Page-level text extractions:
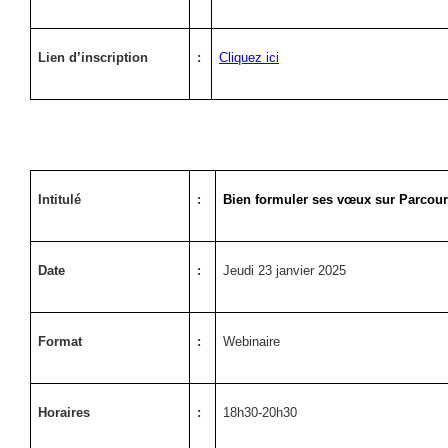
Lien d’inscription
:
Cliquez ici
Intitulé
:
Bien formuler ses vœux sur Parcou
Date
:
Jeudi 23 janvier 2025
Format
:
Webinaire
Horaires
:
18h30-20h30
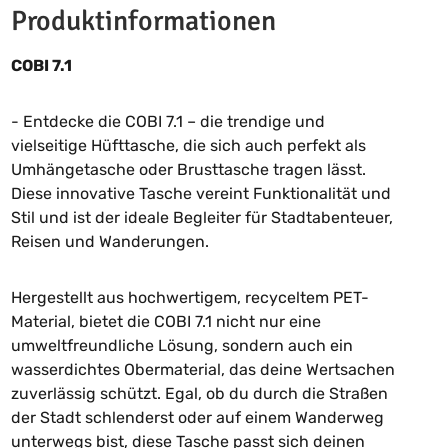
Produktinformationen
COBI 7.1
- Entdecke die COBI 7.1 – die trendige und
vielseitige Hüfttasche, die sich auch perfekt als
Umhängetasche oder Brusttasche tragen lässt.
Diese innovative Tasche vereint Funktionalität und
Stil und ist der ideale Begleiter für Stadtabenteuer,
Reisen und Wanderungen.
Hergestellt aus hochwertigem, recyceltem PET-
Material, bietet die COBI 7.1 nicht nur eine
umweltfreundliche Lösung, sondern auch ein
wasserdichtes Obermaterial, das deine Wertsachen
zuverlässig schützt. Egal, ob du durch die Straßen
der Stadt schlenderst oder auf einem Wanderweg
unterwegs bist, diese Tasche passt sich deinen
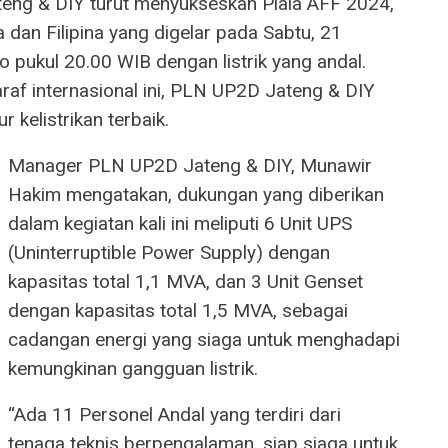
ng & DIY turut menyukseskan Piala AFF 2024,
dan Filipina yang digelar pada Sabtu, 21
pukul 20.00 WIB dengan listrik yang andal.
af internasional ini, PLN UP2D Jateng & DIY
 kelistrikan terbaik.
Manager PLN UP2D Jateng & DIY, Munawir
Hakim mengatakan, dukungan yang diberikan
dalam kegiatan kali ini meliputi 6 Unit UPS
(Uninterruptible Power Supply) dengan
kapasitas total 1,1 MVA, dan 3 Unit Genset
dengan kapasitas total 1,5 MVA, sebagai
cadangan energi yang siaga untuk menghadapi
kemungkinan gangguan listrik.
“Ada 11 Personel Andal yang terdiri dari
tenaga teknis berpengalaman, siap siaga untuk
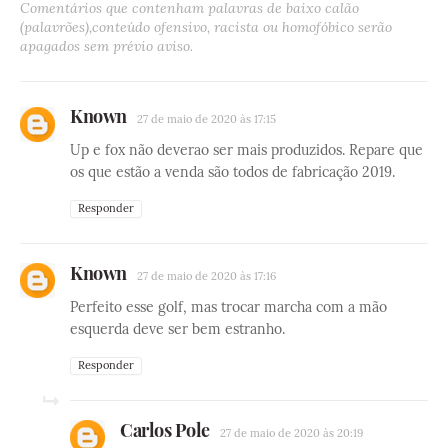
Comentários que contenham palavras de baixo calão
(palavrões),conteúdo ofensivo, racista ou homofóbico serão
apagados sem prévio aviso.
Known
27 de maio de 2020 às 17:15
Up e fox não deverao ser mais produzidos. Repare que
os que estão a venda são todos de fabricação 2019.
Responder
Known
27 de maio de 2020 às 17:16
Perfeito esse golf, mas trocar marcha com a mão
esquerda deve ser bem estranho.
Responder
Carlos Pole
27 de maio de 2020 às 20:19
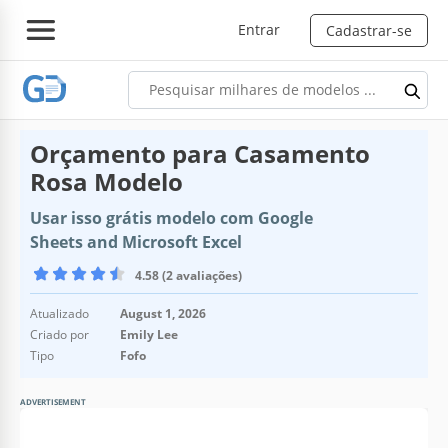
Entrar
Cadastrar-se
Orçamento para Casamento
Rosa Modelo
Usar isso grátis modelo com Google
Sheets and Microsoft Excel
4.58 (2 avaliações)
Atualizado
August 1, 2026
Criado por
Emily Lee
Tipo
Fofo
ADVERTISEMENT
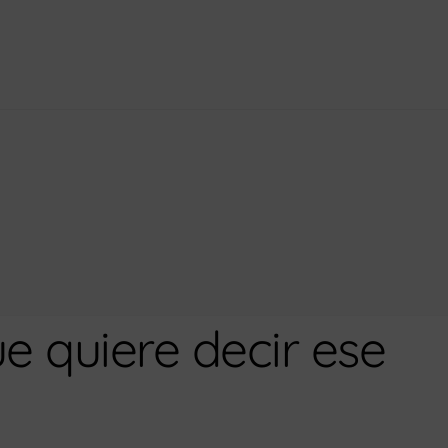
e quiere decir ese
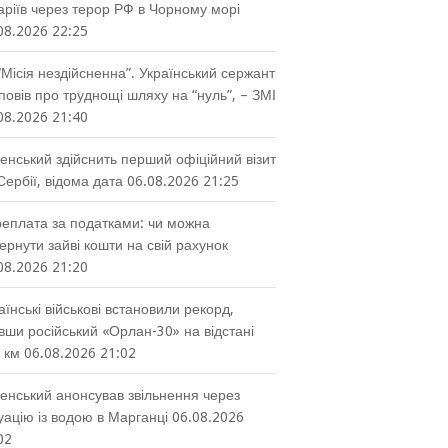
аріїв через терор РФ в Чорному морі
08.2026 22:25
“Місія нездійсненна”. Український сержант
повів про труднощі шляху на “нуль”, – ЗМІ
08.2026 21:40
енський здійснить перший офіційний візит
Сербії, відома дата
06.08.2026 21:25
еплата за податками: чи можна
ернути зайві кошти на свій рахунок
08.2026 21:20
аїнські військові встановили рекорд,
вши російський «Орлан-30» на відстані
 км
06.08.2026 21:02
енський анонсував звільнення через
уацію із водою в Марганці
06.08.2026
02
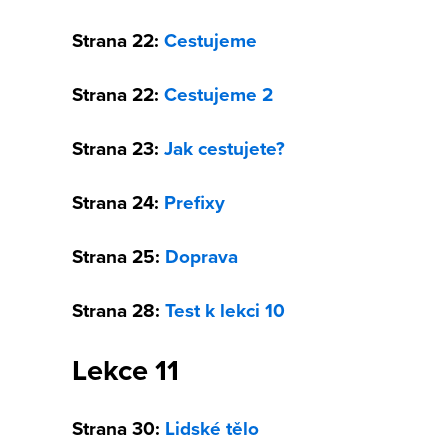
Strana 22:
Cestujeme
Strana 22:
Cestujeme 2
Strana 23:
Jak cestujete?
Strana 24:
Prefixy
Strana 25:
Doprava
Strana 28:
Test k lekci 10
Lekce 11
Strana 30:
Lidské tělo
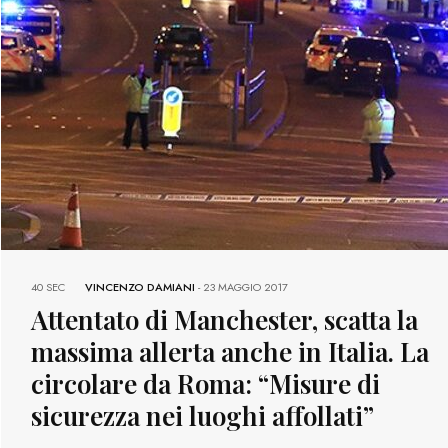
40 SEC
VINCENZO DAMIANI
-
23 MAGGIO 2017
Attentato di Manchester, scatta la
massima allerta anche in Italia. La
circolare da Roma: “Misure di
sicurezza nei luoghi affollati”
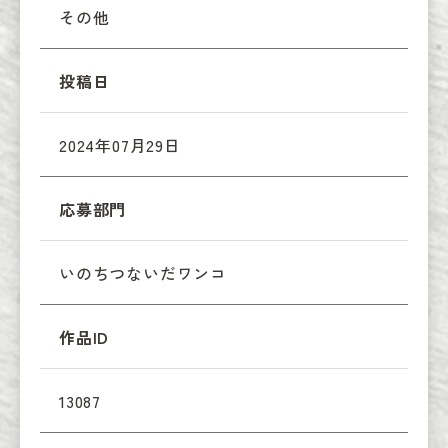
その他
投稿日
2024年07月29日
応募部門
いのちつないだワンコ
作品ID
13087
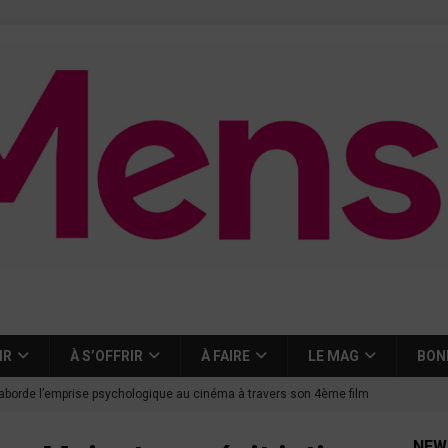
IR
À S’OFFRIR
À FAIRE
LE MAG
BON
aborde l’emprise psychologique au cinéma à travers son 4ème film
NEW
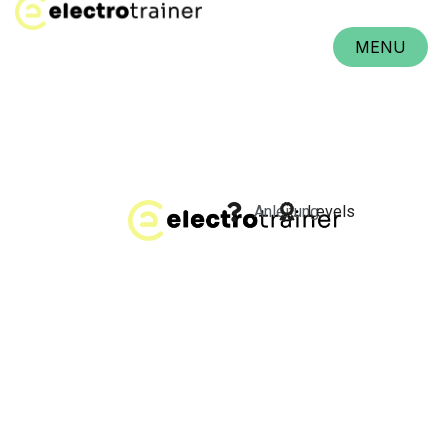
MENU
CLOSE
Anleitung
Levels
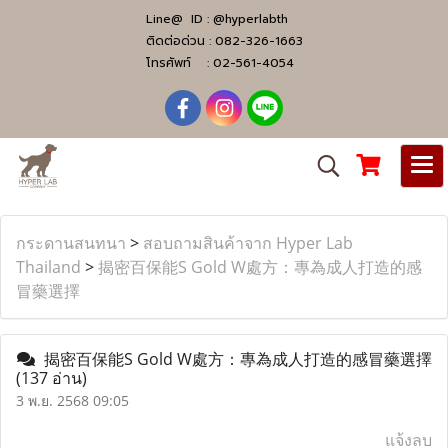
Line@ ID :
@hyperlabth
ติดต่อด่วน :
082-326-1663
โทรศัพท์ :
02-561-4054
กระดานสนทนา
>
สอบถามสินค้าจาก Hyper Lab
Thailand
>
揭密百保能S Gold W處方：專為成人打造的感
冒藥選擇
揭密百保能S Gold W處方：專為成人打造的感冒藥選擇
(137 อ่าน)
3 พ.ย. 2568 09:05
แจ้งลบ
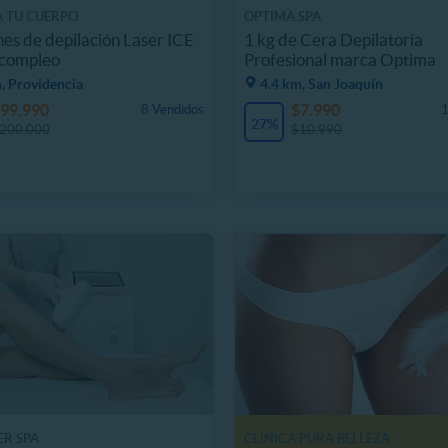
A TU CUERPO
OPTIMA SPA
nes de depilación Laser ICE
1 kg de Cera Depilatoria
 compleo
Profesional marca Optima
, Providencia
4.4 km, San Joaquín
99.990
$7.990
8 Vendidos
1
27%
200.000
$10.990
ER SPA
CLINICA PURA BELLEZA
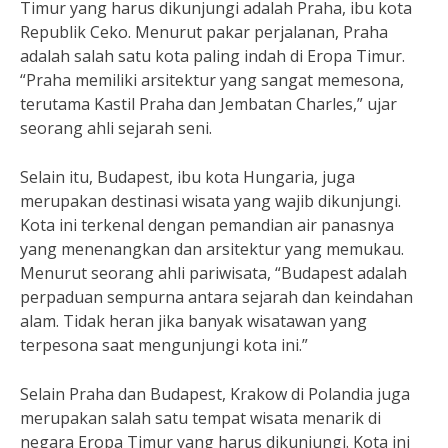
Timur yang harus dikunjungi adalah Praha, ibu kota
Republik Ceko. Menurut pakar perjalanan, Praha
adalah salah satu kota paling indah di Eropa Timur.
“Praha memiliki arsitektur yang sangat memesona,
terutama Kastil Praha dan Jembatan Charles,” ujar
seorang ahli sejarah seni.
Selain itu, Budapest, ibu kota Hungaria, juga
merupakan destinasi wisata yang wajib dikunjungi.
Kota ini terkenal dengan pemandian air panasnya
yang menenangkan dan arsitektur yang memukau.
Menurut seorang ahli pariwisata, “Budapest adalah
perpaduan sempurna antara sejarah dan keindahan
alam. Tidak heran jika banyak wisatawan yang
terpesona saat mengunjungi kota ini.”
Selain Praha dan Budapest, Krakow di Polandia juga
merupakan salah satu tempat wisata menarik di
negara Eropa Timur yang harus dikunjungi. Kota ini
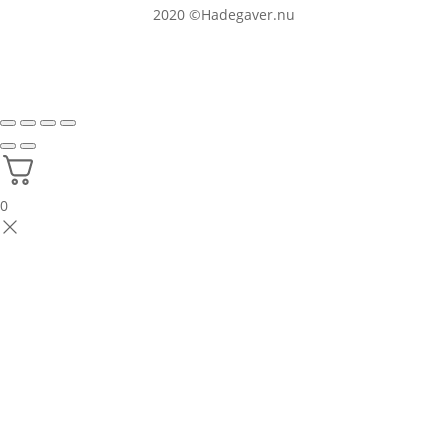
2020
©Hadegaver.nu
0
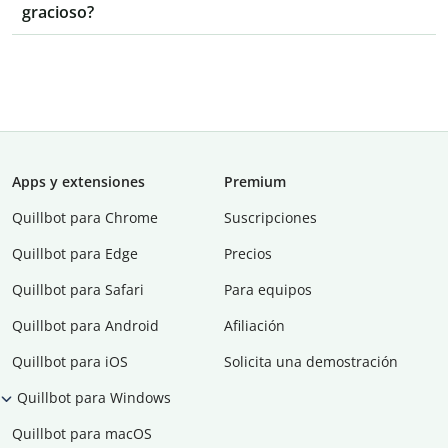
gracioso?
Apps y extensiones
Premium
Quillbot para Chrome
Suscripciones
Quillbot para Edge
Precios
Quillbot para Safari
Para equipos
Quillbot para Android
Afiliación
Quillbot para iOS
Solicita una demostración
Quillbot para Windows
Quillbot para macOS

WHAT YOU NEED TO DO: Among the entries, find every line holding "Menurut" and return it.

ANSWER FOR THE TASK:
Republik Ceko. Menurut pakar perjalanan, Praha
Menurut seorang ahli pariwisata, “Budapest adalah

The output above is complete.